Ícone do site Senador Renan Calheiros

Um golpe nas desigualdades regionais

As últimas pesquisas até apontam uma ligeira mudança na distribuição de riquezas pelo país afora. Pela primeira vez, em décadas, áreas tradicionais, como Rio de Janeiro e São Paulo, experimentaram um pequeno decréscimo em suas atividades industriais, enquanto o Centro-Oeste e o Nordeste comemoraram um discreto incremento em seu parque industrial.
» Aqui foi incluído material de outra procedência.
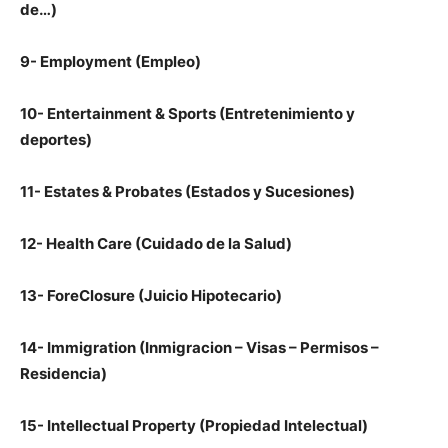
de…)
9- Employment (Empleo)
10- Entertainment & Sports (Entretenimiento y
deportes)
11- Estates & Probates (Estados y Sucesiones)
12- Health Care (Cuidado de la Salud)
13- ForeClosure (Juicio Hipotecario)
14- Immigration (Inmigracion – Visas – Permisos –
Residencia)
15- Intellectual Property (Propiedad Intelectual)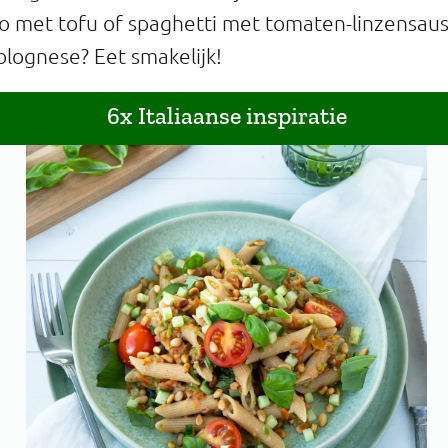
o met tofu of spaghetti met tomaten-linzensaus
olognese? Eet smakelijk!
6x Italiaanse inspiratie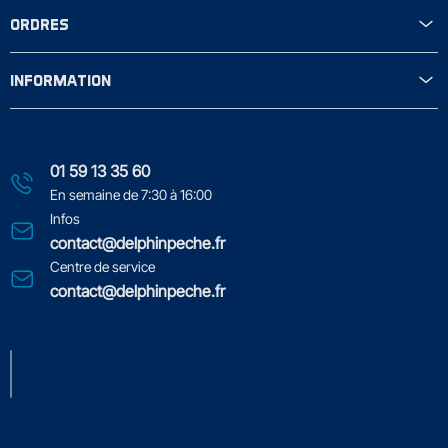
ORDRES
INFORMATION
01 59 13 35 60
En semaine de 7:30 à 16:00
Infos
contact@delphinpeche.fr
Centre de service
contact@delphinpeche.fr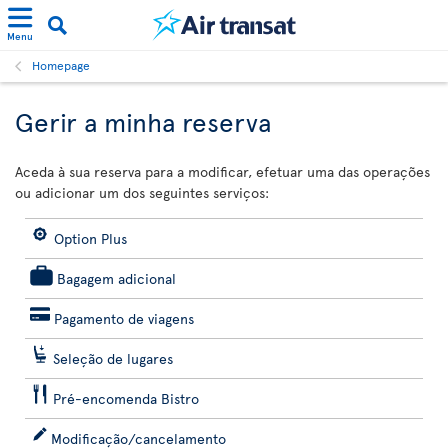
Menu
Homepage
Gerir a minha reserva
Aceda à sua reserva para a modificar, efetuar uma das operações
ou adicionar um dos seguintes serviços:
Option Plus
Bagagem adicional
Pagamento de viagens
Seleção de lugares
Pré-encomenda Bistro
Modificação/cancelamento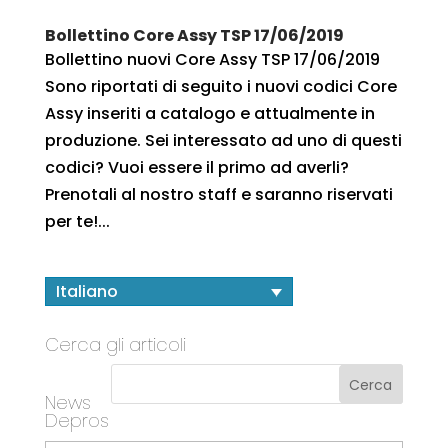
Bollettino Core Assy TSP 17/06/2019
Bollettino nuovi Core Assy TSP 17/06/2019
Sono riportati di seguito i nuovi codici Core
Assy inseriti a catalogo e attualmente in
produzione. Sei interessato ad uno di questi
codici? Vuoi essere il primo ad averli?
Prenotali al nostro staff e saranno riservati
per te!...
Italiano
Cerca gli articoli
News
Depros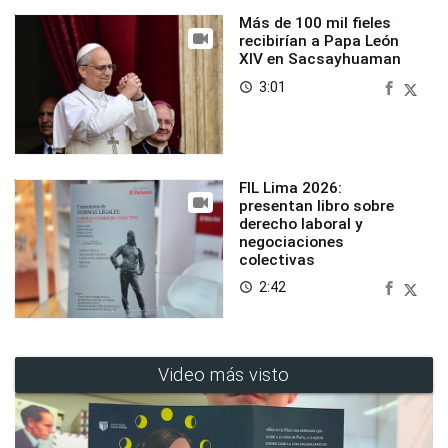
Más de 100 mil fieles
recibirían a Papa León
XIV en Sacsayhuaman
3:01
access_time
FIL Lima 2026:
presentan libro sobre
derecho laboral y
negociaciones
colectivas
2:42
access_time
Video más visto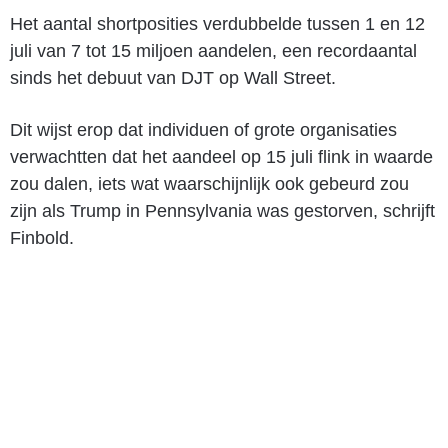
Het aantal shortposities verdubbelde tussen 1 en 12
juli van 7 tot 15 miljoen aandelen, een recordaantal
sinds het debuut van DJT op Wall Street.
Dit wijst erop dat individuen of grote organisaties
verwachtten dat het aandeel op 15 juli flink in waarde
zou dalen, iets wat waarschijnlijk ook gebeurd zou
zijn als Trump in Pennsylvania was gestorven, schrijft
Finbold.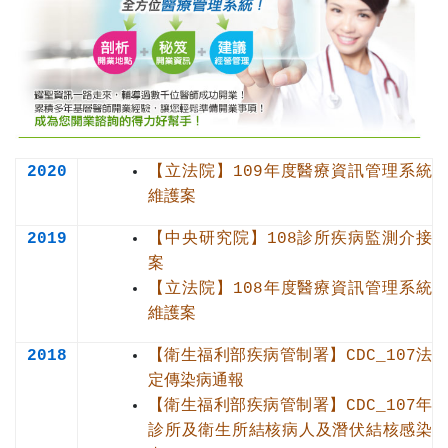
2020
【立法院】109年度醫療資訊管理系統
維護案
2019
【中央研究院】108診所疾病監測介接
案
【立法院】108年度醫療資訊管理系統
維護案
2018
【衛生福利部疾病管制署】CDC_107法
定傳染病通報
【衛生福利部疾病管制署】CDC_107年
診所及衛生所結核病人及潛伏結核感染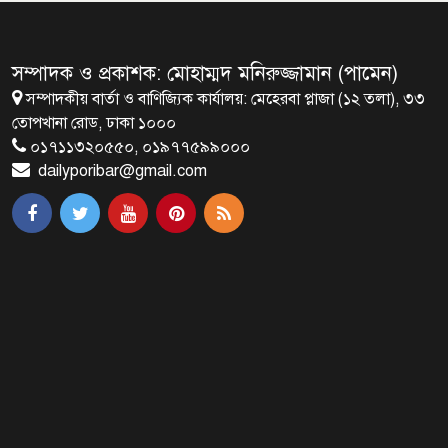
রাষ্ট্রপতি নির্বাচনের ভোটার তালিকা
ইসিতে পাঠিয়েছে সংসদ
সম্পাদক ও প্রকাশক: মোহাম্মদ মনিরুজ্জামান (পামেন)
সম্পাদকীয় বার্তা ও বাণিজ্যিক কার্যালয়: মেহেরবা প্লাজা (১২ তলা), ৩৩
জাতীয়তাবাদ, জুলাই ও ভবিষ্যতের
তোপখানা রোড, ঢাকা ১০০০
বাংলাদেশ
০১৭১১৩২০৫৫০, ০১৯৭৭৫৯৯০০০
dailyporibar@gmail.com
ব্রাক্ষণবাড়িয়ায় বইপড়া কর্মসূচীর
শুভসূচনা
মালয়েশিয়ায় মারামারি করে তিন
বাংলাদেশি নিহত
৪ বিয়ের পর অন্য নারীর ঘরে জামায়াত
সমর্থক!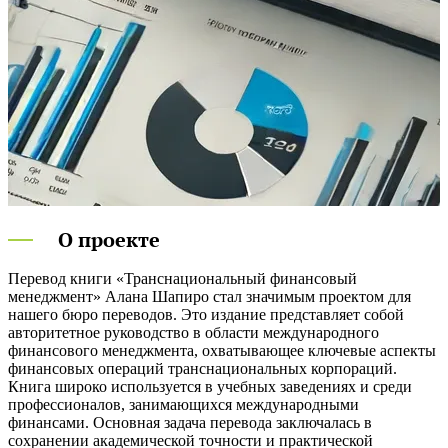
О проекте
Перевод книги «Транснациональный финансовый
менеджмент» Алана Шапиро стал значимым проектом для
нашего бюро переводов. Это издание представляет собой
авторитетное руководство в области международного
финансового менеджмента, охватывающее ключевые аспекты
финансовых операций транснациональных корпораций.
Книга широко используется в учебных заведениях и среди
профессионалов, занимающихся международными
финансами. Основная задача перевода заключалась в
сохранении академической точности и практической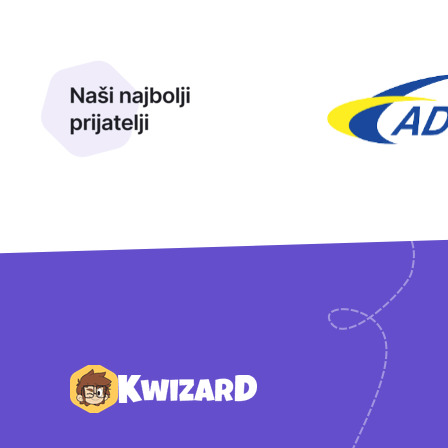
Naši najbolji prijatelji
Naši prijatelji
Podnožje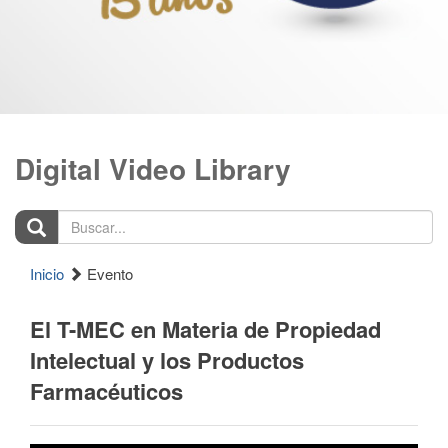
Digital Video Library
Buscar...
Inicio
Evento
El T-MEC en Materia de Propiedad
Intelectual y los Productos
Farmacéuticos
Um avanço, sem dúvida, mas que não altera um cenário cruel: o Brasil continua amargando profundos desequilíbrios regionais, herança dos nossos tempos de colônia, agravada por séculos de injustiça fiscal e omissão pública.
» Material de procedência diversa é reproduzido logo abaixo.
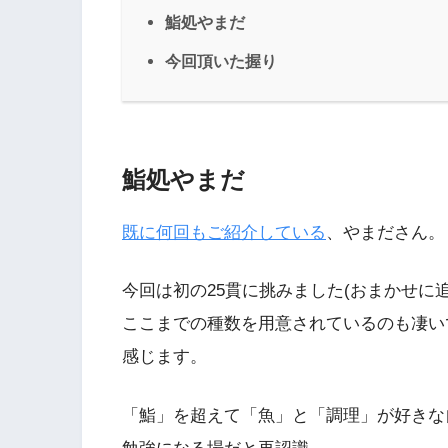
鮨処やまだ
今回頂いた握り
鮨処やまだ
既に何回もご紹介している
、やまださん。
今回は初の25貫に挑みました(おまかせに追
ここまでの種数を用意されているのも凄い
感じます。
「鮨」を超えて「魚」と「調理」が好きな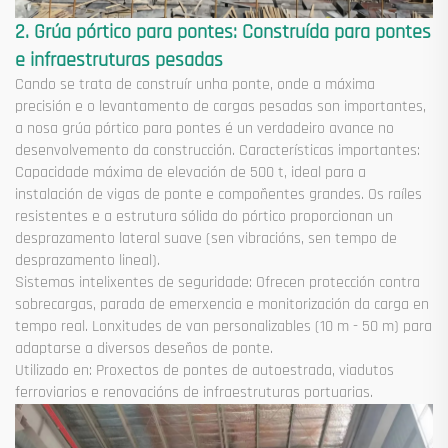
2. Grúa pórtico para pontes: Construída para pontes
e infraestruturas pesadas
Cando se trata de construír unha ponte, onde a máxima
precisión e o levantamento de cargas pesadas son importantes,
a nosa grúa pórtico para pontes é un verdadeiro avance no
desenvolvemento da construcción. Características importantes:
Capacidade máxima de elevación de 500 t, ideal para a
instalación de vigas de ponte e compoñentes grandes. Os raíles
resistentes e a estrutura sólida do pórtico proporcionan un
desprazamento lateral suave (sen vibracións, sen tempo de
desprazamento lineal).
Sistemas intelixentes de seguridade: Ofrecen protección contra
sobrecargas, parada de emerxencia e monitorización da carga en
tempo real. Lonxitudes de van personalizables (10 m - 50 m) para
adaptarse a diversos deseños de ponte.
Utilizado en: Proxectos de pontes de autoestrada, viadutos
ferroviarios e renovacións de infraestruturas portuarias.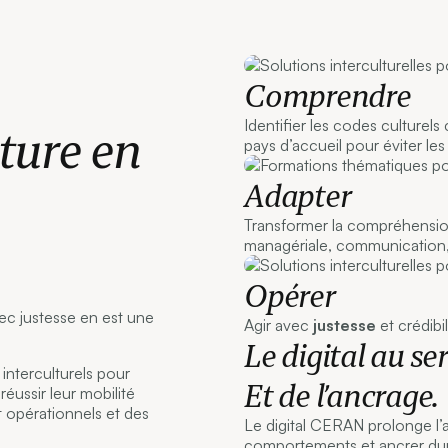
Comprendre
Identifier les codes culturels 
ture en
pays d’accueil pour éviter l
Adapter
Transformer la compréhensi
managériale, communication, i
Opérer
ec justesse en est une
Agir avec
justesse
et crédibi
Le digital au ser
nterculturels pour
Et de l’ancrage.
réussir leur mobilité
t opérationnels et des
Le digital CERAN prolonge l
comportements et ancrer dura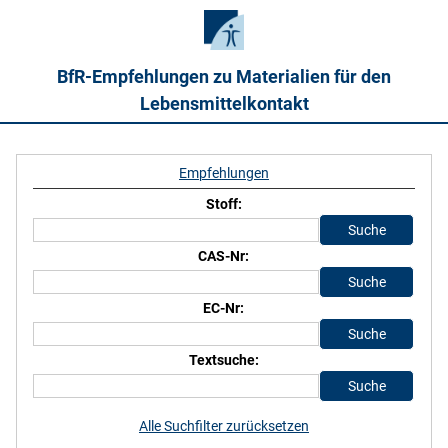
BfR-Empfehlungen zu Materialien für den
Lebensmittelkontakt
Empfehlungen
Stoff:
CAS-Nr:
EC-Nr:
Textsuche:
Alle Suchfilter zurücksetzen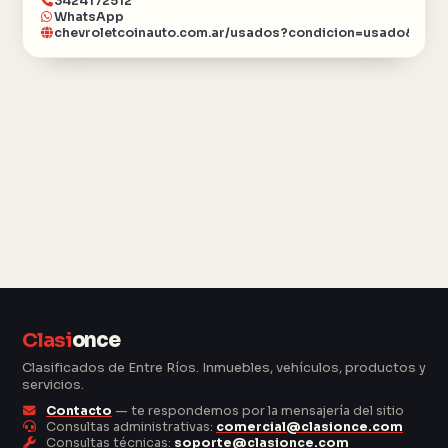
3424172512
WhatsApp
chevroletcoinauto.com.ar/usados?condicion=usado&ubic
Clasi
once
Clasificados de Entre Ríos. Inmuebles, vehículos, productos y
servicios.
Contacto
— te respondemos por la mensajería del sitio
Consultas administrativas:
comercial@clasionce.com
Consultas técnicas:
soporte@clasionce.com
Pois, nesse cenário, a recriação das Superintendências de Desenvolvimento do Nordeste e da Amazônia, a Sudene e a Sudam, é uma vitória não apenas dos nordestinos e do povo da Amazônia, mas do país inteiro. É impossível costurar uma política sólida de desenvolvimento para o país sem encarar, de frente, a questão das desigualdades regionais. Exemplo dessa disparidade é o fato do Nordeste ¿ que concentra 28% da população brasileira ¿ ter uma participação no PIB nacional de apenas 13,8%. Apesar dos avanços das últimas décadas, a Região continua a se destacar no mapa da pobreza nacional. Criada por JK e comandada pelo economista Celso Furtado, nos anos 50, a Sudene foi fundamental para o desenvolvimento econômico da Região, mas, enfraquecida, acabou extinta em 2001. A Agência de Desenvolvimento do Nordeste, que substituiu a Sudene, nunca teve condições mínimas para alavancar, de fato, o desenvolvimento regional.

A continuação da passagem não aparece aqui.